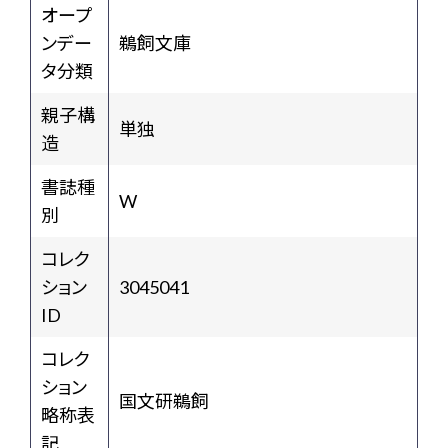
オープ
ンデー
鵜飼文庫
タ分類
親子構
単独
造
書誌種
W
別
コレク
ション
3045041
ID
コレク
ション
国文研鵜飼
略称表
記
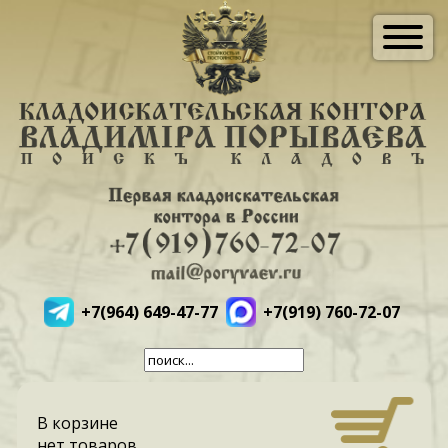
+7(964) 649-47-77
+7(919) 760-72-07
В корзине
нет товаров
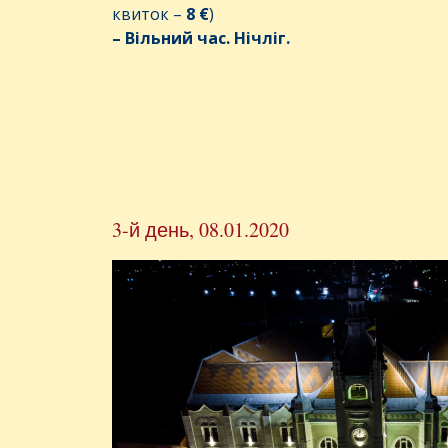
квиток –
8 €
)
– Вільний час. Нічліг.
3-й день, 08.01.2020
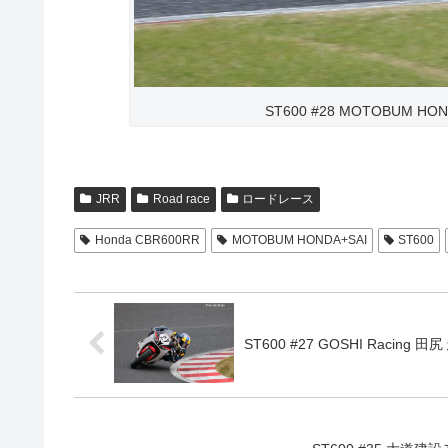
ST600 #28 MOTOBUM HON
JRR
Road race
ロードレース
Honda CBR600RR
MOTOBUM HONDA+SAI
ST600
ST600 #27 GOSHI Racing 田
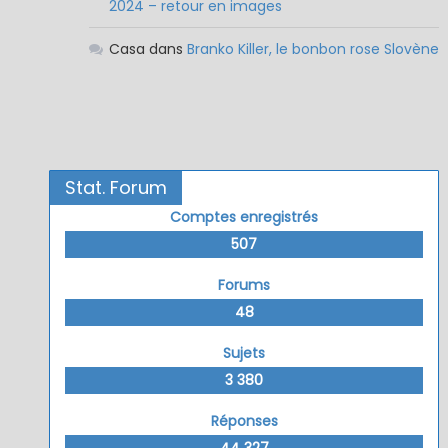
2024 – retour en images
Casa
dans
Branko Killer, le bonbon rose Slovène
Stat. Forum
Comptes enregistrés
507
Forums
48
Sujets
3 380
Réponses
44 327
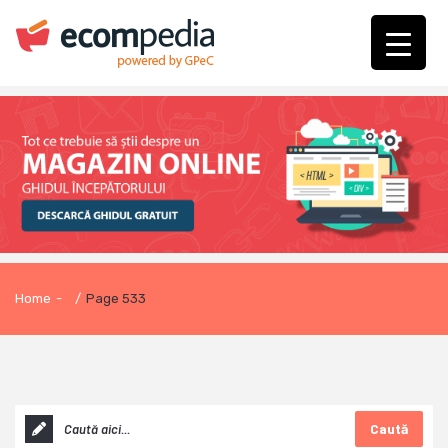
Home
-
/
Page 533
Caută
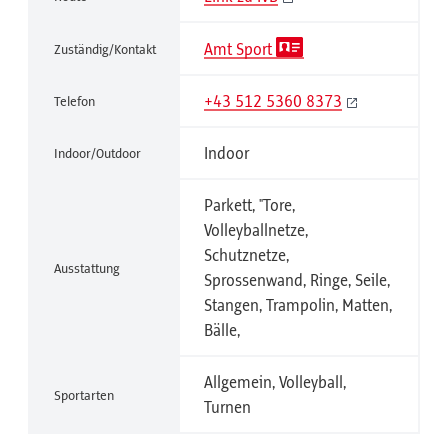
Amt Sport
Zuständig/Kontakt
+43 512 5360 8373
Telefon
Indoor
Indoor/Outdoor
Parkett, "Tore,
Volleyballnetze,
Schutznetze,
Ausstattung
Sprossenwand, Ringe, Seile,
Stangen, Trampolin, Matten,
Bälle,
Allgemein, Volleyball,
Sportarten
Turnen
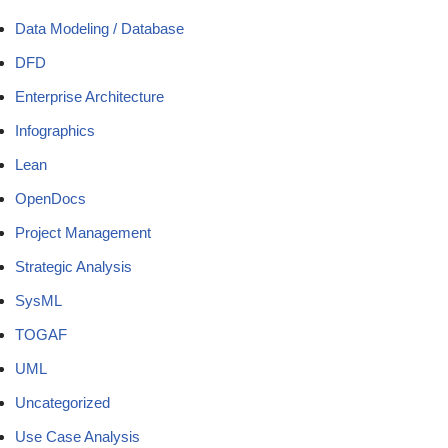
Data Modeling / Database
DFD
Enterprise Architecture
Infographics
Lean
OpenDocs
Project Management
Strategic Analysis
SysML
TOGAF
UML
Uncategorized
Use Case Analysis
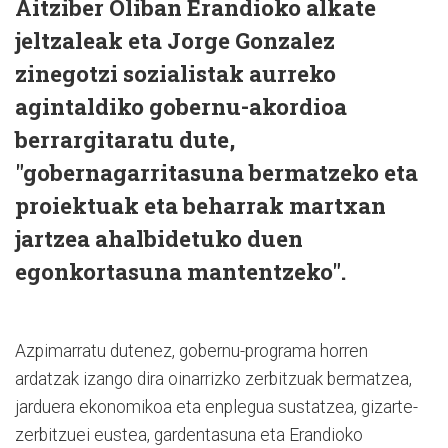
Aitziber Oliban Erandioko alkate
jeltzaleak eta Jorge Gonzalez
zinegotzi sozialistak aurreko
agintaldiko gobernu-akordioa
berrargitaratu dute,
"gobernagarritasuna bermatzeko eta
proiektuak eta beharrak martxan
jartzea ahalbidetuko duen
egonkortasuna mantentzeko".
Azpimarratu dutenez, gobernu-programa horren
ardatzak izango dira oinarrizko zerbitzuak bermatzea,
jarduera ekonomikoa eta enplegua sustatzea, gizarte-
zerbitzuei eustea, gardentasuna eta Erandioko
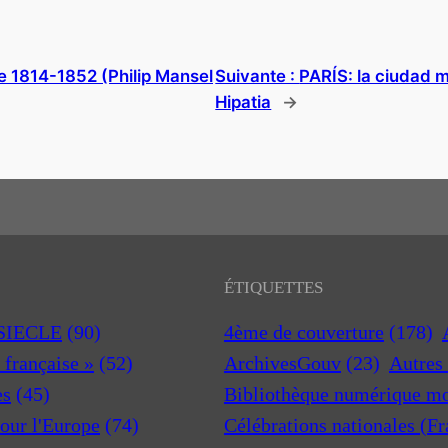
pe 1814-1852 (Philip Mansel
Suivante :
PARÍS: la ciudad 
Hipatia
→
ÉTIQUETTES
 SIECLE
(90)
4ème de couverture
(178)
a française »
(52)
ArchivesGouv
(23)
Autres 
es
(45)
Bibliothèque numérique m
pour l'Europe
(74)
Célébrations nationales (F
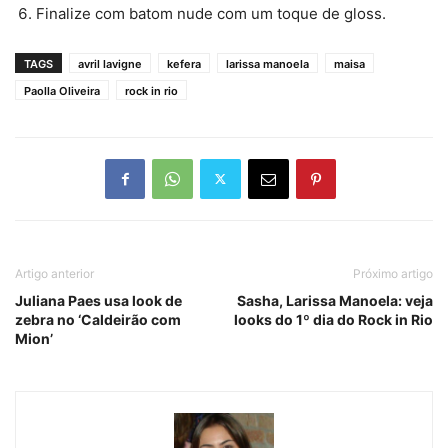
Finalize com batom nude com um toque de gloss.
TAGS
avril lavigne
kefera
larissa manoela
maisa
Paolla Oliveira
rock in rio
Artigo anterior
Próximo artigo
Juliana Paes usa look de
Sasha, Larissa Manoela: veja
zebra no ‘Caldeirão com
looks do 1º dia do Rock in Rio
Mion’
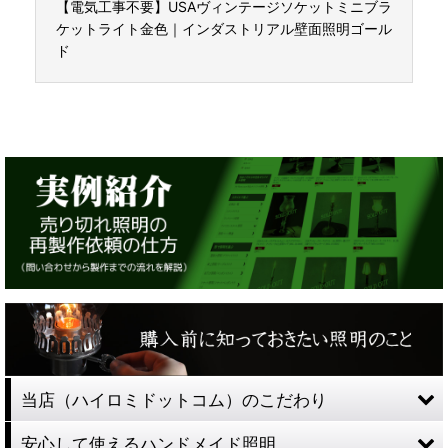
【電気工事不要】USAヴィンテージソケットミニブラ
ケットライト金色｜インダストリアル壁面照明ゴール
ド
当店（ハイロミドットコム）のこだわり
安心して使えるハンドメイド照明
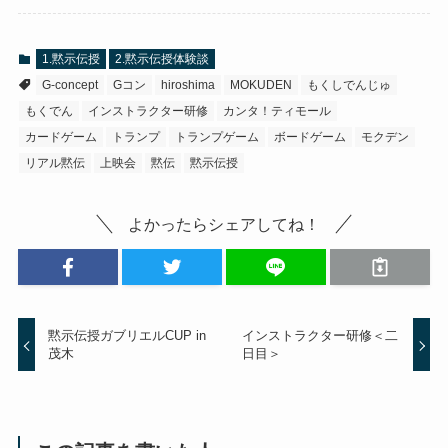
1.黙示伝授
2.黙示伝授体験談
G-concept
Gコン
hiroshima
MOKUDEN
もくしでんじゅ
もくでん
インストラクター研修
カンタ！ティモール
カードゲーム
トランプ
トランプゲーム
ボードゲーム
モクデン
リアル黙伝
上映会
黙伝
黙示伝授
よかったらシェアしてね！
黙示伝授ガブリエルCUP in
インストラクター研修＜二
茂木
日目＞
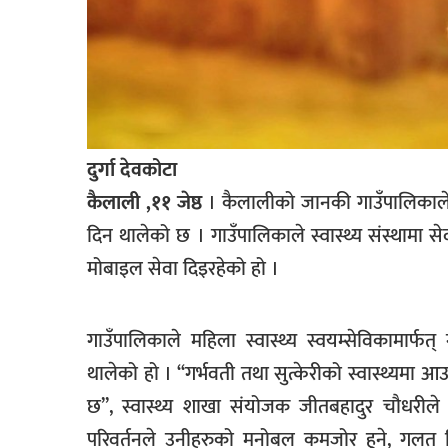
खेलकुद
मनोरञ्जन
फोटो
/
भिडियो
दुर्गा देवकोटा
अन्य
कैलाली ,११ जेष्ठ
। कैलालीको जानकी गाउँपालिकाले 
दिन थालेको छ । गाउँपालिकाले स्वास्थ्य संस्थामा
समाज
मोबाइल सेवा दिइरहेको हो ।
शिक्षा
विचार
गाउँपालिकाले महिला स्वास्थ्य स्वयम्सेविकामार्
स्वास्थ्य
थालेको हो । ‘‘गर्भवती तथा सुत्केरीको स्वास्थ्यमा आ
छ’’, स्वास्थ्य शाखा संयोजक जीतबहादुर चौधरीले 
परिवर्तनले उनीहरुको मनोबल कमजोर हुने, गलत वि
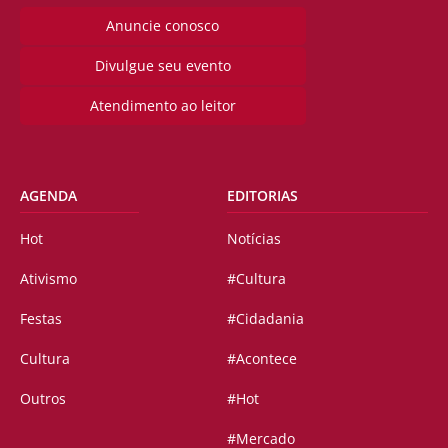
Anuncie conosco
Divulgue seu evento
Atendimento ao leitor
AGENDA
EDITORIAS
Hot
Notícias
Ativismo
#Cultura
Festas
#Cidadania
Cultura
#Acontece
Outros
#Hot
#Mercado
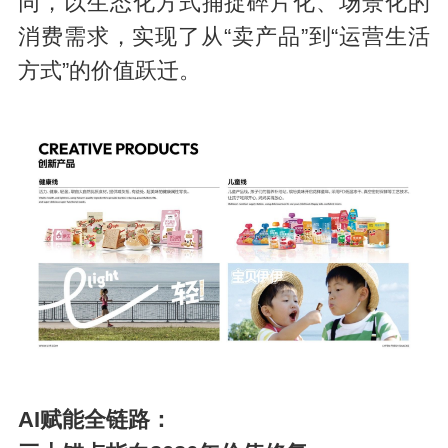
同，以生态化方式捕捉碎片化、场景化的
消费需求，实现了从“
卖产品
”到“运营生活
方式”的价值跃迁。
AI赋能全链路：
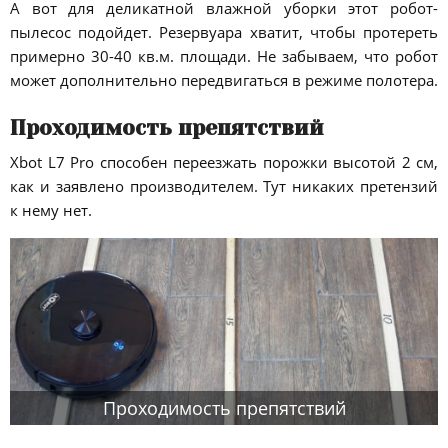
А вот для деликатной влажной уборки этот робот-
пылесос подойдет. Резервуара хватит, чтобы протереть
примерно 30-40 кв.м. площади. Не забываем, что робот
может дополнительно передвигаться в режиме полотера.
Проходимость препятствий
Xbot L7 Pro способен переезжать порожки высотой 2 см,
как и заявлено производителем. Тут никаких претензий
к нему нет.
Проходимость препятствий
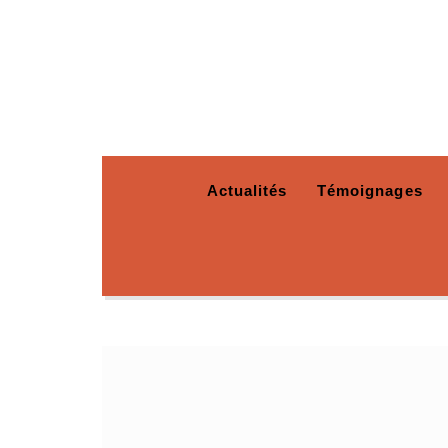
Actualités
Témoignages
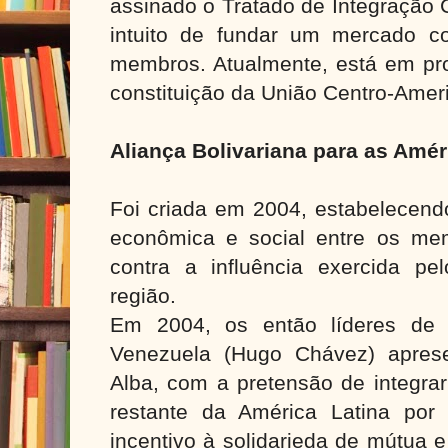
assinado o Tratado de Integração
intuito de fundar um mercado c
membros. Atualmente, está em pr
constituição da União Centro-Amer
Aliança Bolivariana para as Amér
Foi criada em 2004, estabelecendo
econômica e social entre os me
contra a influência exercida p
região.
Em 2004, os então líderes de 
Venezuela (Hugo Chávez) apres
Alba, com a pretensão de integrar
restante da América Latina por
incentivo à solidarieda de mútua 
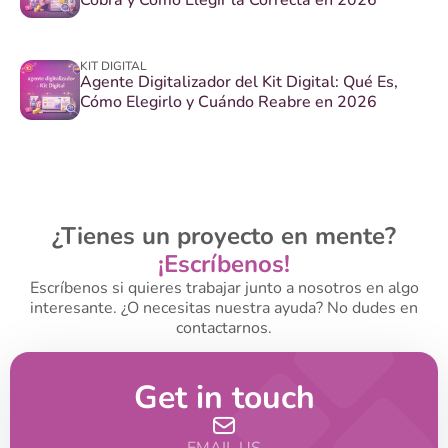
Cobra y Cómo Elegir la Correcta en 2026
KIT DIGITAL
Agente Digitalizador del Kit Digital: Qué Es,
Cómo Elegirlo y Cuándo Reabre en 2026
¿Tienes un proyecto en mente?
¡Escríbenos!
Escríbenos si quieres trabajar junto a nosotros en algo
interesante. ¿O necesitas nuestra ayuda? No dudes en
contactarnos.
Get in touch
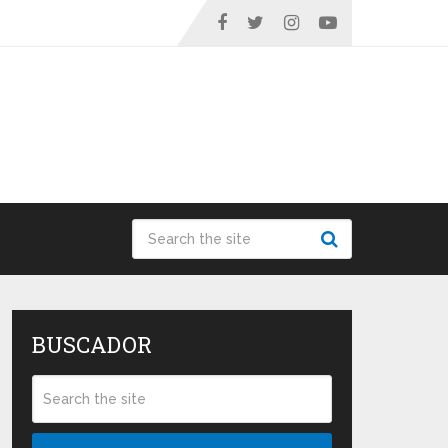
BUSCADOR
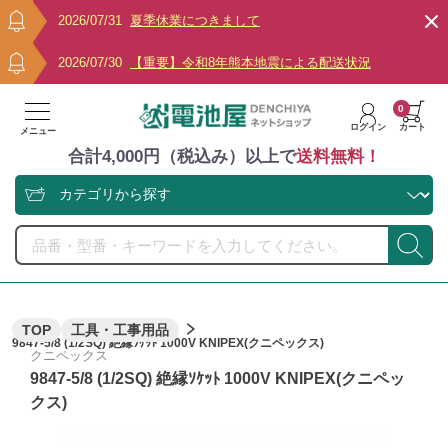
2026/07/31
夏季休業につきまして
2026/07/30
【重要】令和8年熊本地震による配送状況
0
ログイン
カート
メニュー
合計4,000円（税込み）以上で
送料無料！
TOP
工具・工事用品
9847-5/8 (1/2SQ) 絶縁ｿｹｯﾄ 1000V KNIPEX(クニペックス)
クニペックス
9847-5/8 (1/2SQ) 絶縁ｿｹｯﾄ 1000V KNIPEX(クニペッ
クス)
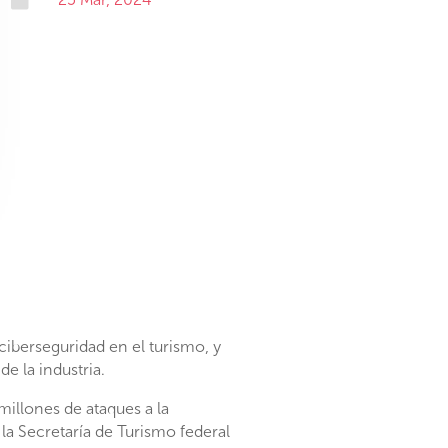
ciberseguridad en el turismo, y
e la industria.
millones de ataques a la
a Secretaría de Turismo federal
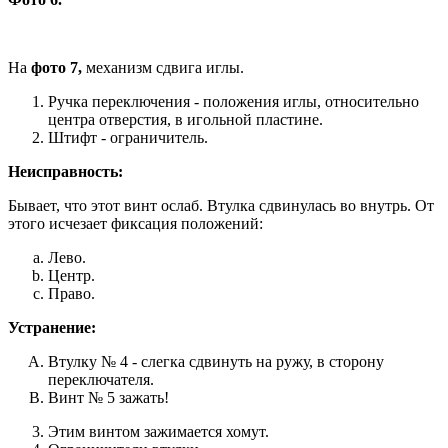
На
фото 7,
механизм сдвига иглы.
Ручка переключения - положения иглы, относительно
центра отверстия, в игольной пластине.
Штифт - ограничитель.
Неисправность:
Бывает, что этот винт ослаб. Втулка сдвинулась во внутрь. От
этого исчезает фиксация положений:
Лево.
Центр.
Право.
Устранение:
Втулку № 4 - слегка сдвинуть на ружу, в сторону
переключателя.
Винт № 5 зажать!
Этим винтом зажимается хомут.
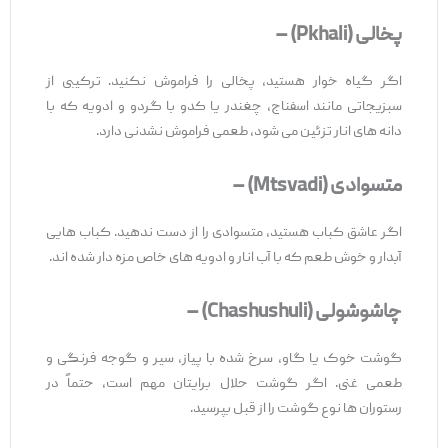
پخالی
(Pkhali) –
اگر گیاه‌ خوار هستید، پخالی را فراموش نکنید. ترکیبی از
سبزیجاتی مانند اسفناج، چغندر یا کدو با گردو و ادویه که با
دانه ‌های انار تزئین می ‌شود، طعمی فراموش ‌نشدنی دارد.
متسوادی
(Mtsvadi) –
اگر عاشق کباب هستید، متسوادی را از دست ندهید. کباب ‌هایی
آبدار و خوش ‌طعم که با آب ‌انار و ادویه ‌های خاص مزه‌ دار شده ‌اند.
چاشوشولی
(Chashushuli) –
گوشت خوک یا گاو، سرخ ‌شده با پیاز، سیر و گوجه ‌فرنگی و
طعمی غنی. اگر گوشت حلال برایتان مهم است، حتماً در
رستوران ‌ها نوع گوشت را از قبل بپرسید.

#### What is required
Return the material above verbatim, minus the pictures.

#### Output of the exercise
オープ
ンデー
鵜飼文庫
タ分類
親子構
単独
造
書誌種
W
別
コレク
ション
3045041
ID
コレク
ション
国文研鵜飼
略称表
記
+7(964) 649-47-77
+7(919) 760-72-07
В корзине
нет товаров
квиток –
8 €
)
– Вільний час. Нічліг.
3-й день, 08.01.2020
ST600 #28 MOTOBUM HON
JRR
Road race
ロードレース
Honda CBR600RR
MOTOBUM HONDA+SAI
ST600
ST600 #27 GOSHI Racing 田
2024 – retour en images
Casa
dans
Branko Killer, le bonbon rose Slovène
Stat. Forum
Comptes enregistrés
507
Forums
48
Sujets
3 380
Réponses
44 327
Home
-
/
Page 533
Caută
Amt Sport
Zuständig/Kontakt
+43 512 5360 8373
Telefon
Indoor
Indoor/Outdoor
Parkett, "Tore,
Volleyballnetze,
Schutznetze,
Ausstattung
Sprossenwand, Ringe, Seile,
Stangen, Trampolin, Matten,
Bälle,
Allgemein, Volleyball,
Sportarten
Turnen
Data Modeling / Database
DFD
Enterprise Architecture
Infographics
Lean
OpenDocs
Project Management
Strategic Analysis
SysML
TOGAF
UML
Uncategorized
Use Case Analysis
Aitziber Oliban Erandioko alkate
jeltzaleak eta Jorge Gonzalez
zinegotzi sozialistak aurreko
agintaldiko gobernu-akordioa
berrargitaratu dute,
"gobernagarritasuna bermatzeko eta
proiektuak eta beharrak martxan
jartzea ahalbidetuko duen
egonkortasuna mantentzeko".
Azpimarratu dutenez, gobernu-programa horren
ardatzak izango dira oinarrizko zerbitzuak bermatzea,
jarduera ekonomikoa eta enplegua sustatzea, gizarte-
zerbitzuei eustea, gardentasuna eta Erandioko
pe 1814-1852 (Philip Mansel
Suivante :
PARÍS: la ciudad 
Hipatia
→
ÉTIQUETTES
 SIECLE
(90)
4ème de couverture
(178)
a française »
(52)
ArchivesGouv
(23)
Autres 
es
(45)
Bibliothèque numérique m
pour l'Europe
(74)
Célébrations nationales (F
Finalize com batom nude com um toque de gloss.
TAGS
avril lavigne
kefera
larissa manoela
maisa
Paolla Oliveira
rock in rio
Artigo anterior
Próximo artigo
Juliana Paes usa look de
Sasha, Larissa Manoela: veja
zebra no ‘Caldeirão com
looks do 1º dia do Rock in Rio
Mion’
【電気工事不要】USAヴィンテージソケットミニブラ
ケットライト金色｜インダストリアル壁面照明ゴール
ド
当店（ハイロミドットコム）のこだわり
安心して使えるハンドメイド照明
1.黙示伝授
2.黙示伝授体験談
G-concept
Gコン
hiroshima
MOKUDEN
もくしでんじゅ
もくでん
インストラクター研修
カンタ！ティモール
カードゲーム
トランプ
トランプゲーム
ボードゲーム
モクデン
リアル黙伝
上映会
黙伝
黙示伝授
よかったらシェアしてね！
黙示伝授ガブリエルCUP in
インストラクター研修＜二
茂木
日目＞
खेलकुद
मनोरञ्जन
फोटो
/
भिडियो
दुर्गा देवकोटा
अन्य
कैलाली ,११ जेष्ठ
। कैलालीको जानकी गाउँपालिकाले 
दिन थालेको छ । गाउँपालिकाले स्वास्थ्य संस्थामा
समाज
मोबाइल सेवा दिइरहेको हो ।
शिक्षा
विचार
गाउँपालिकाले महिला स्वास्थ्य स्वयम्सेविकामार्
स्वास्थ्य
थालेको हो । ‘‘गर्भवती तथा सुत्केरीको स्वास्थ्यमा आ
छ’’, स्वास्थ्य शाखा संयोजक जीतबहादुर चौधरीले 
परिवर्तनले उनीहरुको मनोबल कमजोर हुने, गलत वि
Anuncie conosco
Divulgue seu evento
Atendimento ao leitor
AGENDA
EDITORIAS
Hot
Notícias
Ativismo
#Cultura
Festas
#Cidadania
Cultura
#Acontece
Outros
#Hot
#Mercado
同，以生态化方式捕捉碎片化、场景化的
消费需求，实现了从“
卖产品
”到“运营生活
方式”的价值跃迁。
AI赋能全链路：
А вот для деликатной влажной уборки этот робот-
пылесос подойдет. Резервуара хватит, чтобы протереть
примерно 30-40 кв.м. площади. Не забываем, что робот
может дополнительно передвигаться в режиме полотера.
Проходимость препятствий
Xbot L7 Pro способен переезжать порожки высотой 2 см,
как и заявлено производителем. Тут никаких претензий
к нему нет.
Проходимость препятствий
Actualités
Témoignages
assinado o Tratado de Integração
intuito de fundar um mercado c
membros. Atualmente, está em pr
constituição da União Centro-Amer
Aliança Bolivariana para as Amér
Foi criada em 2004, estabelecendo
econômica e social entre os me
contra a influência exercida p
região.
Em 2004, os então líderes de 
Venezuela (Hugo Chávez) apres
Alba, com a pretensão de integrar
restante da América Latina por
incentivo à solidarieda de mútua 
Cobra y Cómo Elegir la Correcta en 2026
KIT DIGITAL
Agente Digitalizador del Kit Digital: Qué Es,
Cómo Elegirlo y Cuándo Reabre en 2026
¿Tienes un proyecto en mente?
¡Escríbenos!
Escríbenos si quieres trabajar junto a nosotros en algo
interesante. ¿O necesitas nuestra ayuda? No dudes en
contactarnos.
Get in touch
BUSCADOR
2026/07/31
夏季休業につきまして
2026/07/30
【重要】令和8年熊本地震による配送状況
0
ログイン
カート
メニュー
合計4,000円（税込み）以上で
送料無料！
TOP
工具・工事用品
9847-5/8 (1/2SQ) 絶縁ｿｹｯﾄ 1000V KNIPEX(クニペックス)
クニペックス
9847-5/8 (1/2SQ) 絶縁ｿｹｯﾄ 1000V KNIPEX(クニペッ
クス)
ciberseguridad en el turismo, y
e la industria.
millones de ataques a la
a Secretaría de Turismo federal
На
фото 7,
механизм сдвига иглы.
Ручка переключения - положения иглы, относительно
центра отверстия, в игольной пластине.
Штифт - ограничитель.
Неисправность:
Бывает, что этот винт ослаб. Втулка сдвинулась во внутрь. От
этого исчезает фиксация положений:
Лево.
Центр.
Право.
Устранение:
Втулку № 4 - слегка сдвинуть на ружу, в сторону
переключателя.
Винт № 5 зажать!
Этим винтом зажимается хомут.
پخالی
(Pkhali) –
اگر گیاه‌ خوار هستید، پخالی را فراموش نکنید. ترکیبی از
سبزیجاتی مانند اسفناج، چغندر یا کدو با گردو و ادویه که با
دانه ‌های انار تزئین می ‌شود، طعمی فراموش ‌نشدنی دارد.
متسوادی
(Mtsvadi) –
اگر عاشق کباب هستید، متسوادی را از دست ندهید. کباب ‌هایی
آبدار و خوش ‌طعم که با آب ‌انار و ادویه ‌های خاص مزه‌ دار شده ‌اند.
چاشوشولی
(Chashushuli) –
گوشت خوک یا گاو، سرخ ‌شده با پیاز، سیر و گوجه ‌فرنگی و
طعمی غنی. اگر گوشت حلال برایتان مهم است، حتماً در
رستوران ‌ها نوع گوشت را از قبل بپرسید.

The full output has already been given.